Triton’s PyTorch TorchScript backend is a surprisingly efficient way to serve PyTorch models, but its real power lies in how it lets you bypass Python entirely at inference time.
Let’s see it in action. Imagine you have a simple PyTorch model trained to classify MNIST digits.
import torch
import torch.nn as nn
class SimpleCNN(nn.Module):
def __init__(self):
super(SimpleCNN, self).__init__()
self.conv1 = nn.Conv2d(1, 32, 3, 1)
self.relu1 = nn.ReLU()
self.pool1 = nn.MaxPool2d(2)
self.conv2 = nn.Conv2d(32, 64, 3, 1)
self.relu2 = nn.ReLU()
self.pool2 = nn.MaxPool2d(2)
self.flatten = nn.Flatten()
self.fc1 = nn.Linear(9216, 128)
self.relu3 = nn.ReLU()
self.fc2 = nn.Linear(128, 10)
def forward(self, x):
x = self.pool1(self.relu1(self.conv1(x)))

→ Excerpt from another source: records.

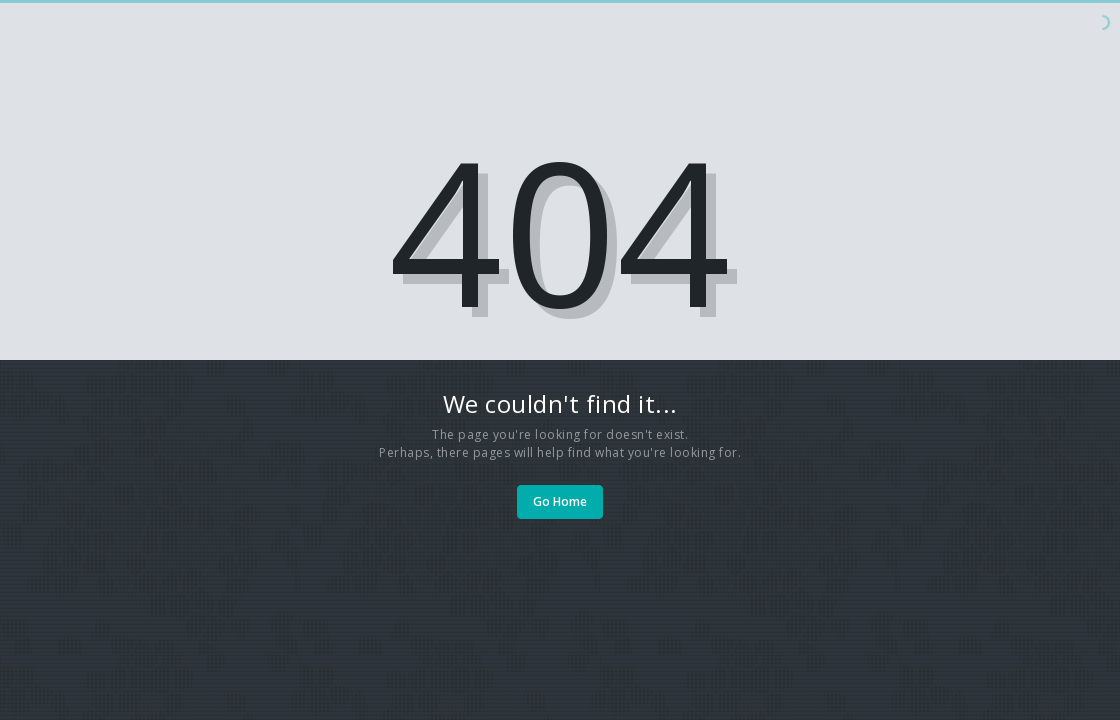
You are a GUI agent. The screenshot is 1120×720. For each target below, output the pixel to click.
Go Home (560, 501)
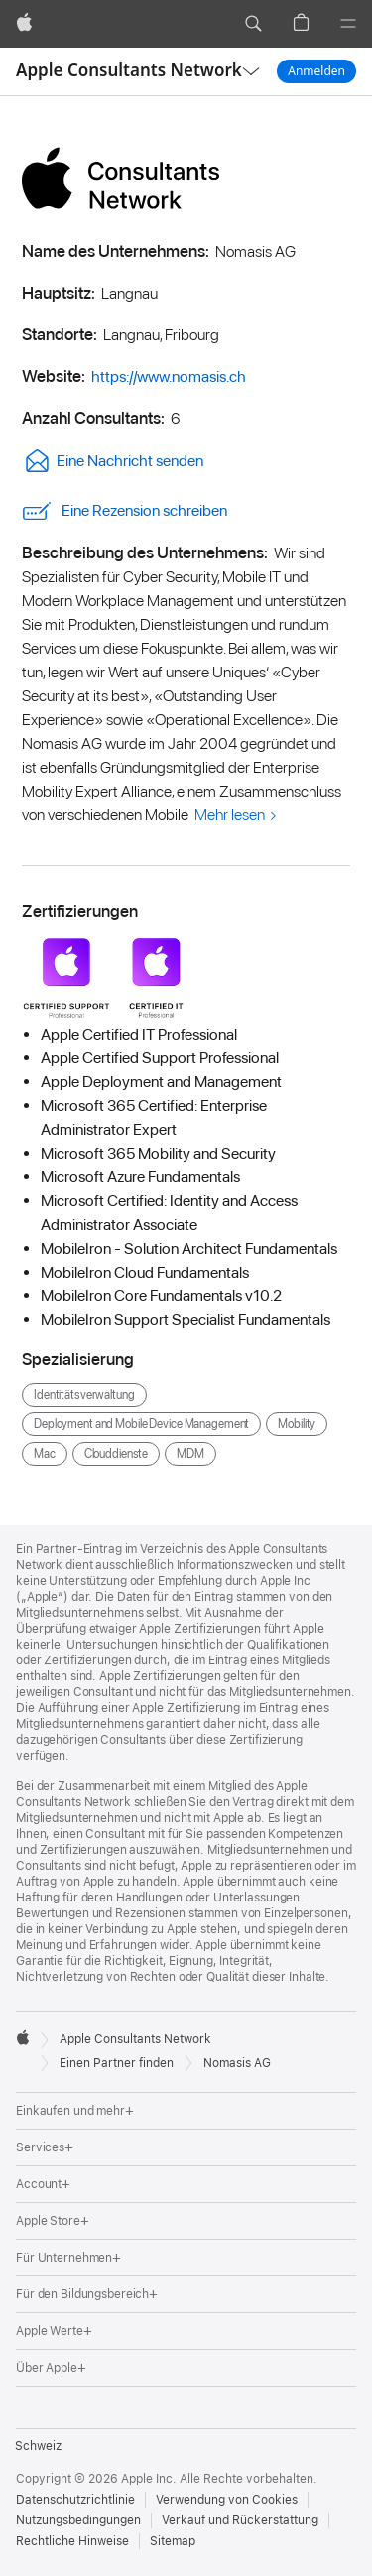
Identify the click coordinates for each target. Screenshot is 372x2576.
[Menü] (348, 24)
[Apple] (24, 24)
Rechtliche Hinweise (72, 2541)
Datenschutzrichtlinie (75, 2500)
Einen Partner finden (117, 2063)
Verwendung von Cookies (227, 2500)
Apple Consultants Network (129, 70)
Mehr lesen (229, 814)
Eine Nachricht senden (112, 460)
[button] (253, 24)
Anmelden (316, 70)
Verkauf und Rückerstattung (240, 2520)
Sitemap (172, 2541)
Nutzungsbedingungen (78, 2520)
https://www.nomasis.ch (168, 376)
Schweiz (38, 2446)
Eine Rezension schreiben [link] (124, 511)
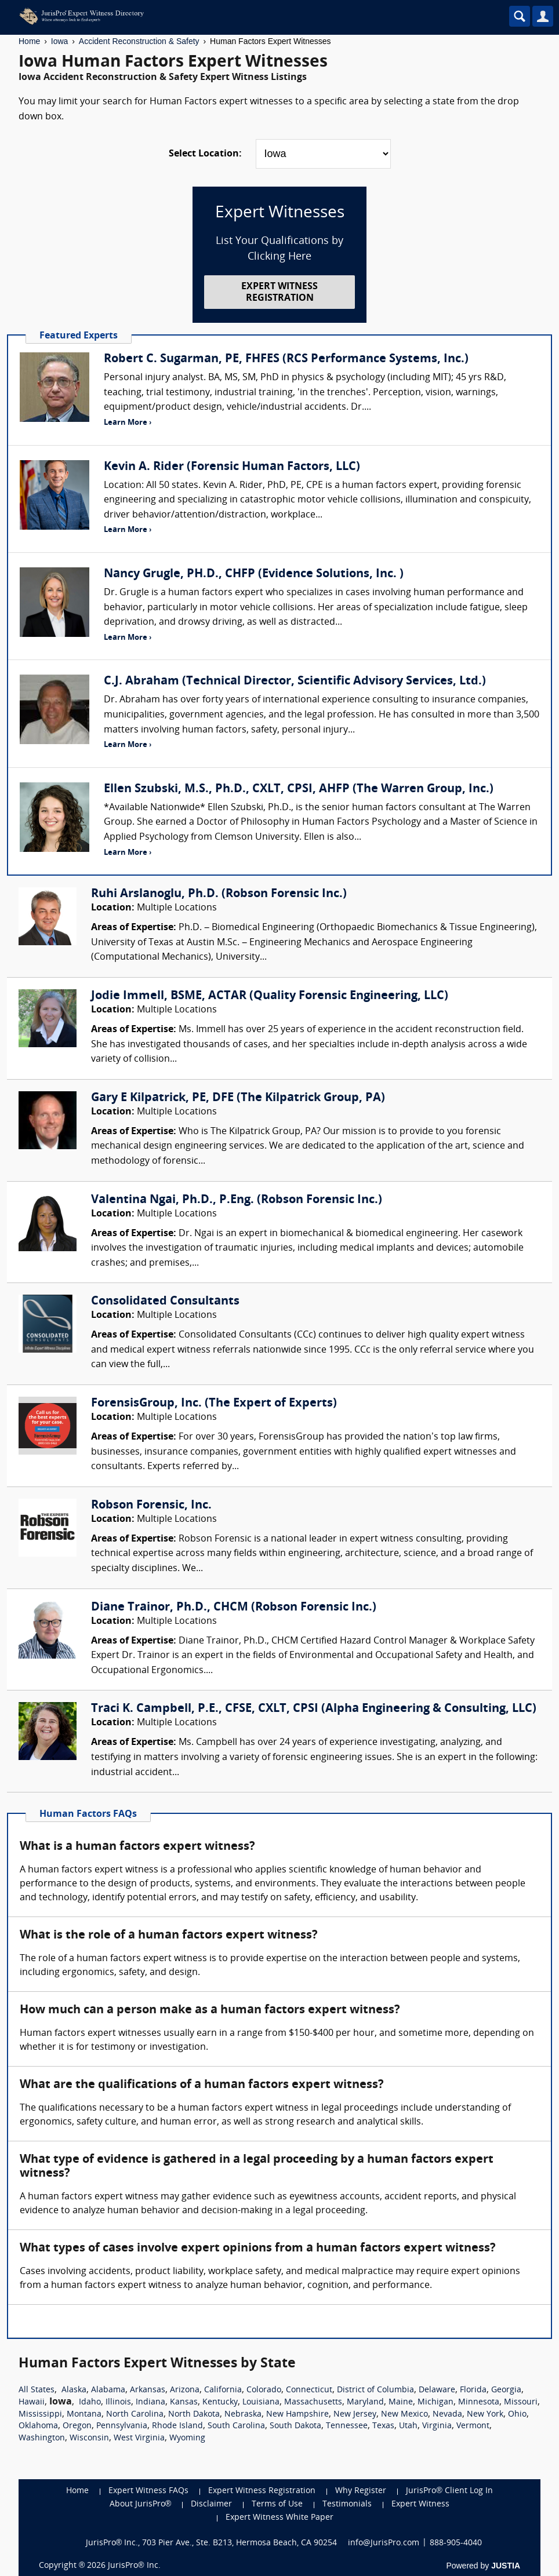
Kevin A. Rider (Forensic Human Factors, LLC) (232, 467)
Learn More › (127, 423)
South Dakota (295, 2426)
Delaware (437, 2390)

x = self.pool2(self.relu2(self.conv2(x)))
x = self.flatten(x)
x = self.relu3(self.fc1(x))
x = self.fc2(x)
return torch.log_softmax(x, dim=1)
model = SimpleCNN()
# Assume model is already trained
Now, to deploy this with Triton, we need to convert it to TorchScript. This "freezes" the model’s computation graph, making it portable and independent of the original Python code.
# Save the model as TorchScript
scripted_model = torch.jit.script(model)
scripted_model.save("simple_cnn.pt")
This simple_cnn.pt file is what Triton will load. To set up Triton to serve this, you create a config.pbtxt file in your model repository.
name: "simple_cnn"
platform: "pytorch_libtorch"
max_batch_size: 8
input [
{
name: "input__0"
data_type: TYPE_FP32
dims: [ 1, 28, 28 ]
}
]
output [
{
name: "output__0"
data_type: TYPE_FP32
dims: [ 10 ]
}
]
The platform: "pytorch_libtorch" tells Triton to use its TorchScript backend. The input and output definitions specify the expected tensor names, data types, and shapes. Triton will automatically infer batching based on the max_batch_size and the input/output dimensions.
When a client sends a request, Triton doesn’t execute any Python code. It directly loads the simple_cnn.pt file using the LibTorch C++ runtime, feeds the input tensor, and returns the output tensor. This eliminates Python interpreter overhead, GIL contention, and dependencies, leading to significantly lower latency and higher throughput, especially for models with complex control flow or large numbers of small operations.
The torch.jit.script function traces the model’s execution and generates an intermediate representation (IR) that LibTorch can understand. This IR is what gets serialized into the .pt file. For more complex models or those using dynamic Python features, torch.jit.trace might be an alternative, though script generally produces more robust and optimizable TorchScript. Triton leverages LibTorch’s just-in-time (JIT) compiler to further optimize this IR before inference.
The "magic" happens in how Triton orchestrates the LibTorch C++ library. When you specify pytorch_libtorch as the platform, Triton initializes a LibTorch runtime. It then loads your *.pt file into this runtime. The input and output tensor names specified in config.pbtxt are crucial because they map directly to the tensor names expected by your TorchScript module’s forward method. Triton handles the serialization and deserialization of data between its internal tensor format and the format expected by LibTorch, allowing seamless integration without any Python glue code.
One common point of confusion is the naming of input and output tensors. If your TorchScript model’s forward method expects arguments named x and returns a tensor named y, and you don’t explicitly rename them during TorchScript conversion, Triton will typically expect default names like input__0 and output__0. You can verify the exact names by inspecting your TorchScript module in Python using print(scripted_model.graph). The names appearing in the graph’s prim::GetAttr or aten:: operations are what Triton will map to.
Understanding how Triton handles different PyTorch model types and the nuances of TorchScript compilation is key to unlocking its full potential.